13.5 Any clarification of the legal and regulatory framework for the use of human tissue must be based on appropriate ethical principles. The basis for the recommendations that follow is the ethical review presented in Chapter 6. The fundamental ethical considerations are as follows:

1 uses of human tissue which injure in that they destroy, damage or degrade are unacceptable because such uses show lack of respect for human beings and their bodies. However, when action that would otherwise count as injury is undertaken for therapy, it is legitimate;

2 it is ethically acceptable to make use of human tissue for medical treatment, and for medical training, for fundamental and applied research and for other purposes that may contribute indirectly to medical treatment;

3 these uses of human tissue are only ethically permissible when the tissue has been removed with the consent of those whose tissue is used or, where that is not possible, by procedures that give equivalent protection;

4 there are strong arguments against the commercial acquisition and supply of human tissue for medical and scientific purposes, however acceptable those purposes may be in themselves.

13.6When it comes to putting those ethical considerations into practice, our principal conclusion has been that they can and should be reflected in the procedures used to organise and regulate the removal, storage and further use of human tissue. Our recommendations are designed to build on existing legal and professional regulation to produce a coherent framework for ensuring the appropriate use of human tissue. One example of how the basis of such a framework has been laid is the existing requirement that only appropriately qualified professionals, accountable as such, may remove human tissue. Existing professional requirements extend, beyond the removal of tissue, to its storage and many of its further uses. Our recommendations on the acceptable organisation of the acquisition, supply and further use of human tissue accordingly emphasise and build on widely recognised professional responsibilities. From these accepted professional responsibilities, and following the thinking of the Polkinghorne Committee in its guidance on the research use of fetuses and fetal material, we develop the role of what we term medical intermediaries.

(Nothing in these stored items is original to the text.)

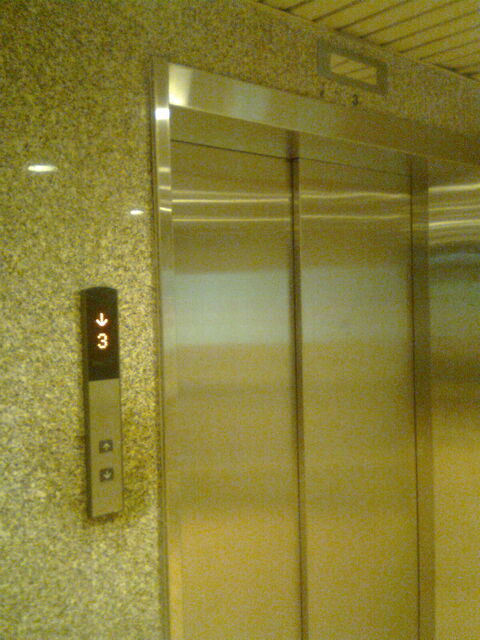 Where is `digital display`? digital display is located at coordinates (106, 339). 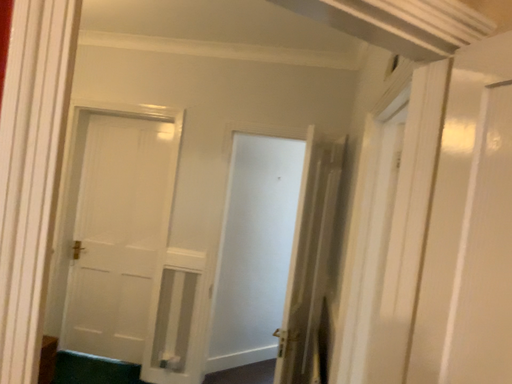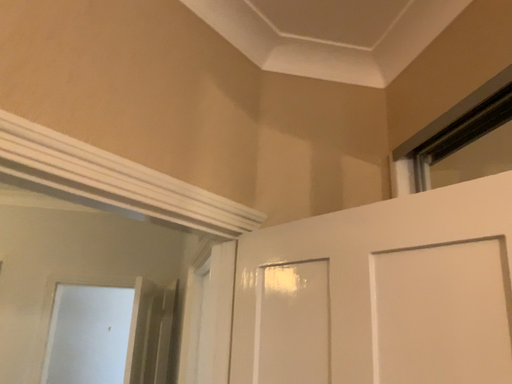 Question: How did the camera likely rotate when shooting the video?

Choices:
 (A) rotated upward
 (B) rotated downward

Answer: (A) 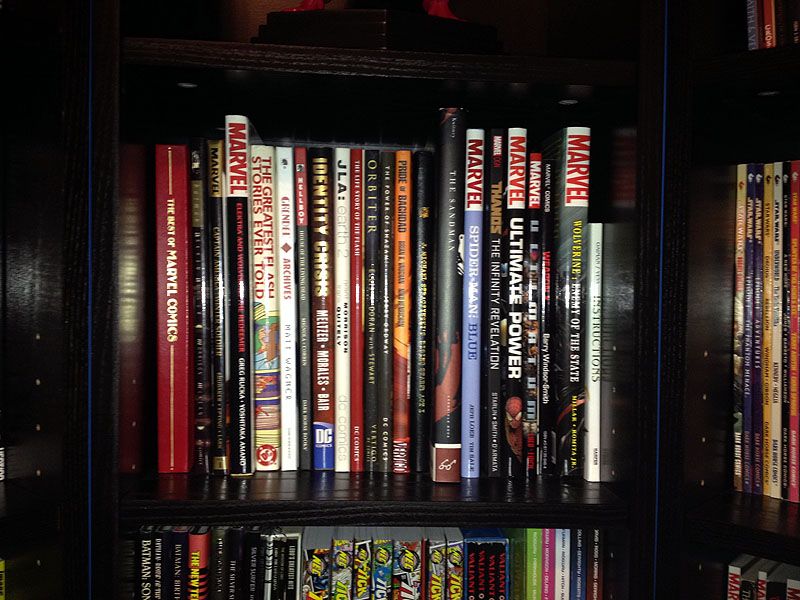 Locate an element on the screen. undersides of shelves is located at coordinates click(342, 94), click(773, 112). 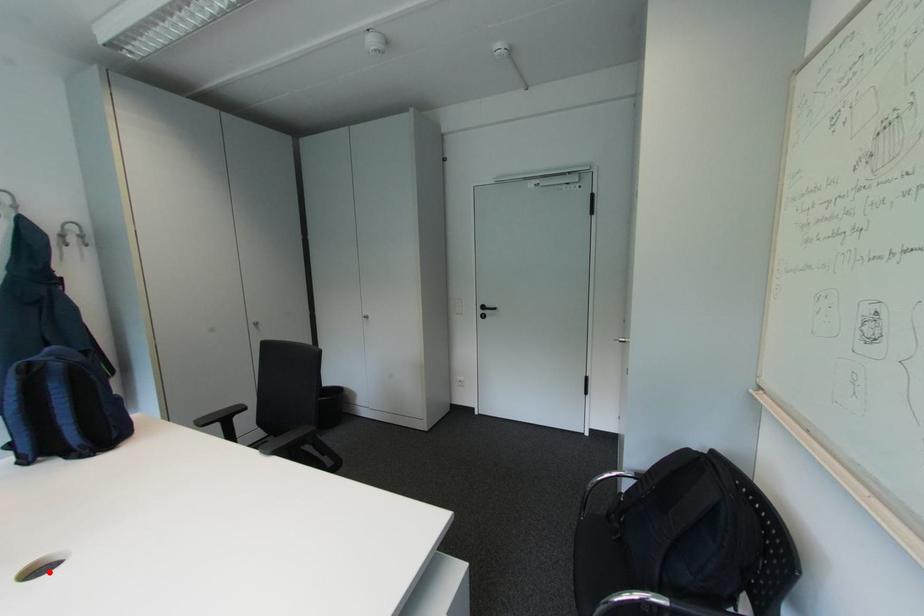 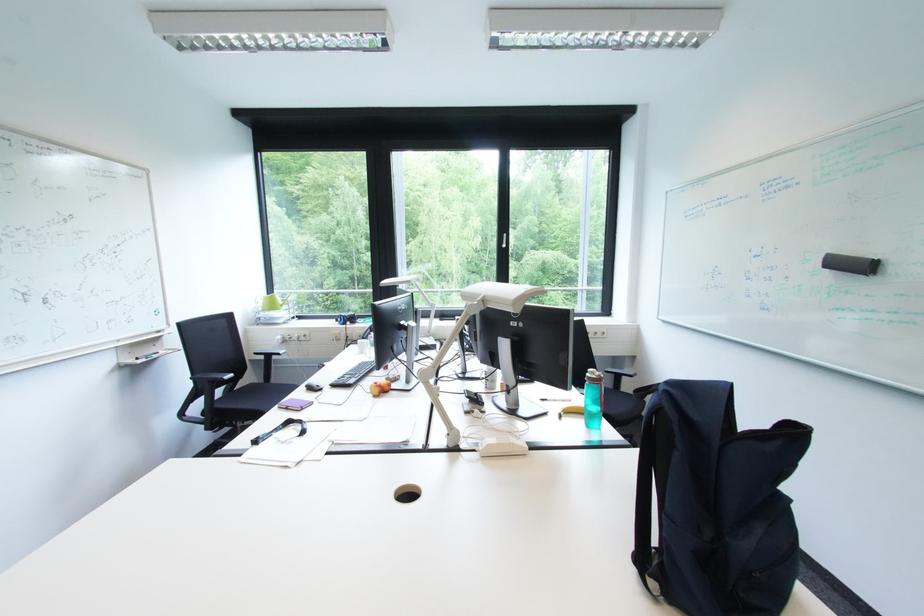 Locate, in the second image, the point that corresponds to the highlighted location in the first image.

(418, 496) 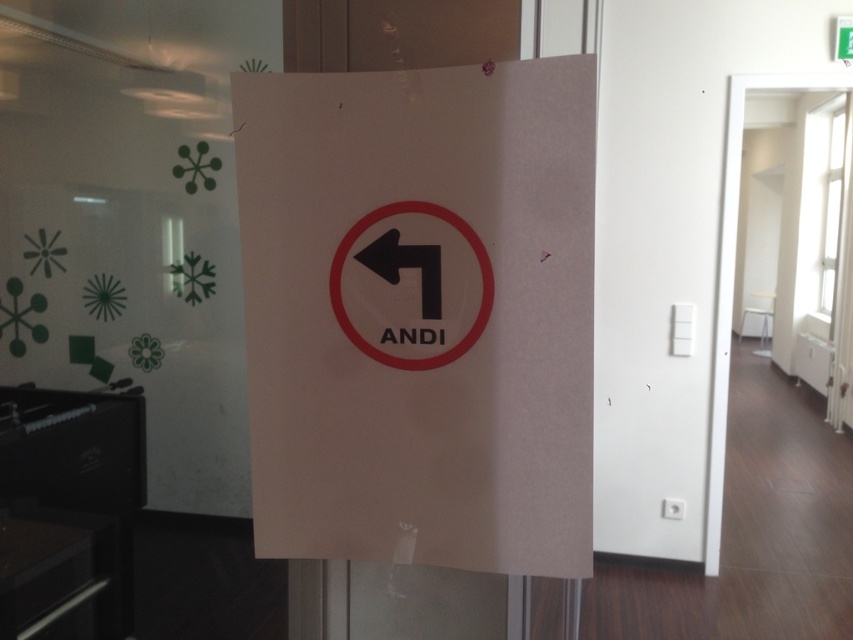 You are standing in front of the glass door with the sign. There is a point at coordinates (479,272). What object is located at that point?

The point at coordinates (479,272) indicates the black plastic sign at center.

You are standing in front of the glass door with the sign. There is a point at coordinates (479, 272). What object is located at that point?

The point at coordinates (479, 272) indicates the black plastic sign at center. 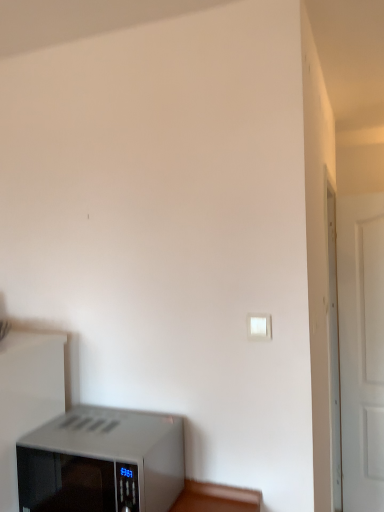 Question: Which is correct: white matte door at right is inside white plastic light switch at upper right, or outside of it?

Choices:
 (A) outside
 (B) inside

Answer: (A)

Question: From a real-world perspective, is white matte door at right above or below white plastic light switch at upper right?

Choices:
 (A) below
 (B) above

Answer: (A)

Question: Based on their relative distances, which object is farther from the white plastic light switch at upper right?

Choices:
 (A) white matte door at right
 (B) satin silver microwave at lower left

Answer: (A)

Question: Which object is the closest to the satin silver microwave at lower left?

Choices:
 (A) white matte door at right
 (B) white plastic light switch at upper right

Answer: (B) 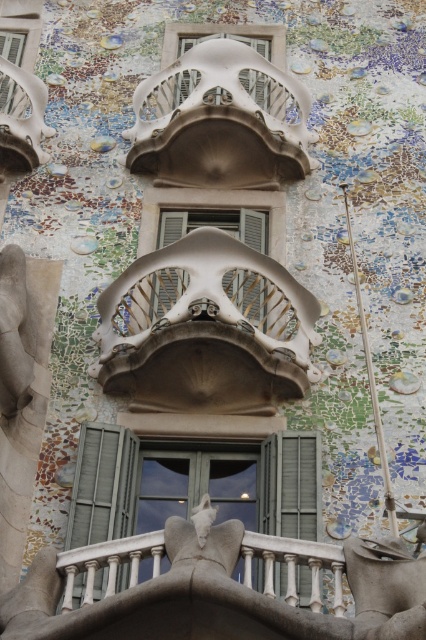 You are standing in front of Casa Batll? at Barcelona and want to take a photo of the point at coordinate point (83, 460). If your camera can only focus on objects within 50 meters, will you be able to capture the point clearly?

The point at coordinate point (83, 460) is 57.75 meters away from the camera, which is beyond the camera focus range of 50 meters. Therefore, the point cannot be captured clearly.

You are an architect visiting Casa Batll? looking at the facade. You notice two central elements, the matte white balcony at center and the matte glass window at center. From your vantage point, which one is located to the right?

The matte glass window at center is located to the right of the matte white balcony at center. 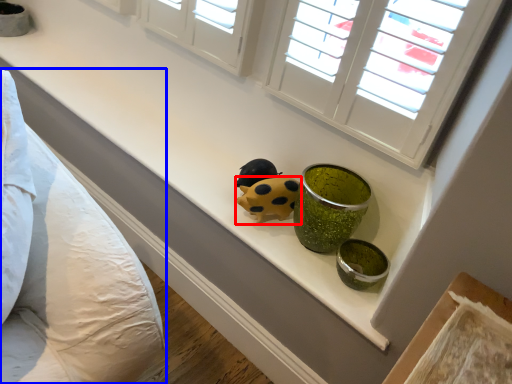 Question: Among these objects, which one is nearest to the camera, ladybug (highlighted by a red box) or bedding (highlighted by a blue box)?

Choices:
 (A) ladybug
 (B) bedding

Answer: (B) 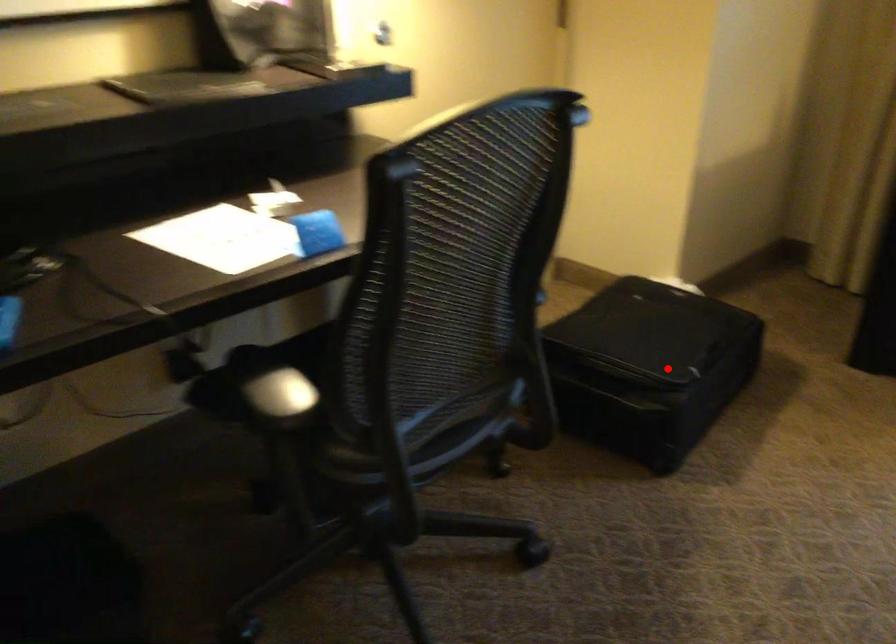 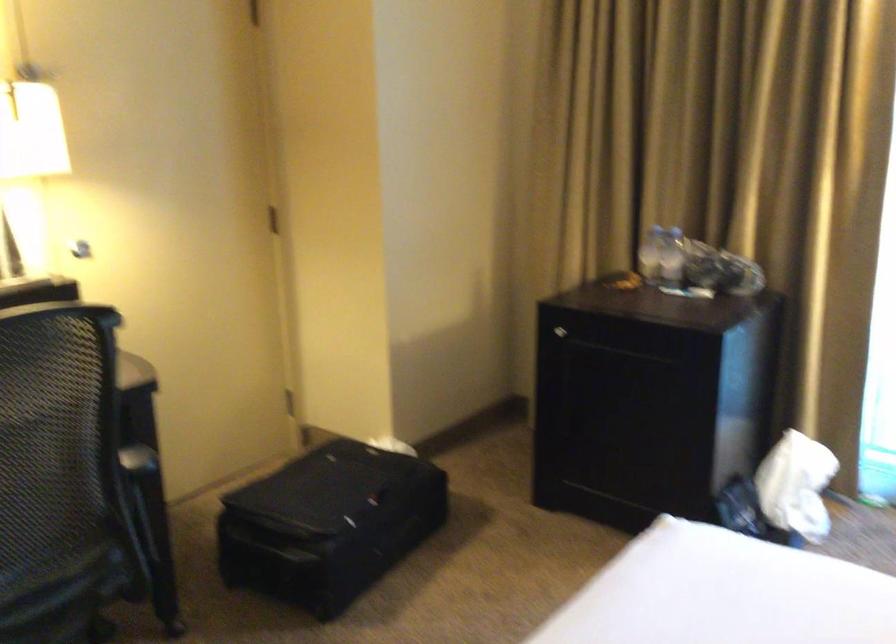 Locate, in the second image, the point that corresponds to the highlighted location in the first image.

(328, 524) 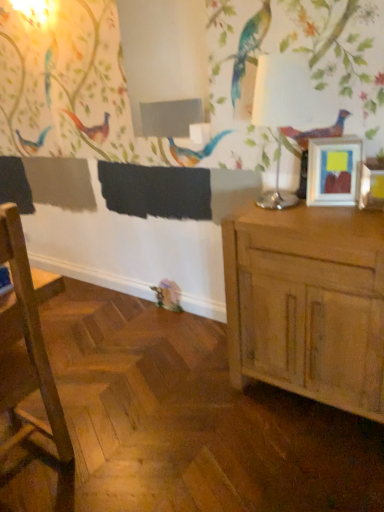 Question: Considering their positions, is wooden chair at left located in front of or behind light brown wood cabinet at right?

Choices:
 (A) behind
 (B) front

Answer: (B)

Question: Would you say wooden chair at left is to the left or to the right of light brown wood cabinet at right in the picture?

Choices:
 (A) right
 (B) left

Answer: (B)

Question: Which of these objects is positioned closest to the matte silver picture frame at upper right?

Choices:
 (A) white glossy table lamp at upper right
 (B) light brown wood cabinet at right
 (C) wooden chair at left

Answer: (A)

Question: Based on their relative distances, which object is farther from the light brown wood cabinet at right?

Choices:
 (A) wooden chair at left
 (B) matte silver picture frame at upper right
 (C) white glossy table lamp at upper right

Answer: (A)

13.7We have argued that human tissue should be acquired and supplied through non-commercial procedures. Further uses of human tissue, however, include some which can lead to the development of products that may be used as commodities; some of these products may be patentable, although the extent to which inventions derived from human tissue are, or should be, patentable is still a matter of debate. There must, therefore, be intermediaries to control the relations between the non-commercial acquisition and supply of human tissue on the one hand, and the commercial organisations which may create and distribute products derived from human tissue on the other hand. The role of these medical intermediaries in the acceptable organisation of the acquisition, supply and further use of human tissue is discussed below in Sections II and III.